▶ [YOUR INSTRUCTIONS] Leave out the images and transcribe the entries below word for word.

▶ [RECORD EXTRACTS]
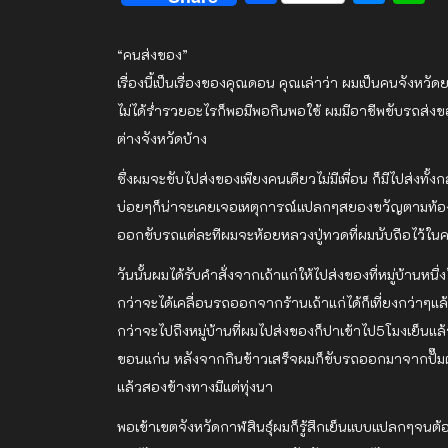
“คนส่งของ”
เรื่องนี้เป็นเรื่องของคุณดอน คุณเล่าว่า ผมเป็นคนจังหวั
ไม่ได้ร่ำรวยอะไรก็พอมีพอกินพอใช้ ผมมีอาชีพขับรถส่งของ
ต่างจังหวัดบ้าง
ซึ่งผมจะขับไปส่งของเพียงคนเดียวไม่มีเพื่อน ก็มีไปส่งทั้ง
บ่อยๆก็น่าจะเคยเจอเหตุการณ์แปลกๆสยองขวัญตามท้องถน
ออกขับรถแต่ละทีผมจะห้อยหลวงปู่ทวดที่ผมนับถือไว้ในคอ
วันนั้นผมได้รับคำสั่งจากเถ้าแก่ให้ไปส่งของที่หมู่บ้านห
กว่าจะได้เคลื่อนรถออกจากร้านเถ้าแก่ได้ก็เที่ยงกว่าๆแล้ว
กว่าจะไปถึงหมู่บ้านที่ผมไปส่งของก็ปาเข้าไป5โมงเย็นแล้
ขอนแก่น หลังจากกินข้าวเสร็จผมก็ขับรถออกมาจากปั๊มตอน
แล้วสองข้างทางมีแต่ทุ่งนา
พอเข้าเขตจังหวัดกาฬสินธุ์ผมก็รู้สึกเย็นแบบแปลกๆจนต้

▶ [SOLVED EXERCISE]
“คนส่งของ”
เรื่องนี้เป็นเรื่องของคุณดอน คุณเล่าว่า ผมเป็นคนจังหวั
ไม่ได้ร่ำรวยอะไรก็พอมีพอกินพอใช้ ผมมีอาชีพขับรถส่งของ
ต่างจังหวัดบ้าง
ซึ่งผมจะขับไปส่งของเพียงคนเดียวไม่มีเพื่อน ก็มีไปส่งทั้ง
บ่อยๆก็น่าจะเคยเจอเหตุการณ์แปลกๆสยองขวัญตามท้องถน
ออกขับรถแต่ละทีผมจะห้อยหลวงปู่ทวดที่ผมนับถือไว้ในคอ
วันนั้นผมได้รับคำสั่งจากเถ้าแก่ให้ไปส่งของที่หมู่บ้านห
กว่าจะได้เคลื่อนรถออกจากร้านเถ้าแก่ได้ก็เที่ยงกว่าๆแล้ว
กว่าจะไปถึงหมู่บ้านที่ผมไปส่งของก็ปาเข้าไป5โมงเย็นแล้
ขอนแก่น หลังจากกินข้าวเสร็จผมก็ขับรถออกมาจากปั๊มตอน
แล้วสองข้างทางมีแต่ทุ่งนา
พอเข้าเขตจังหวัดกาฬสินธุ์ผมก็รู้สึกเย็นแบบแปลกๆจนต้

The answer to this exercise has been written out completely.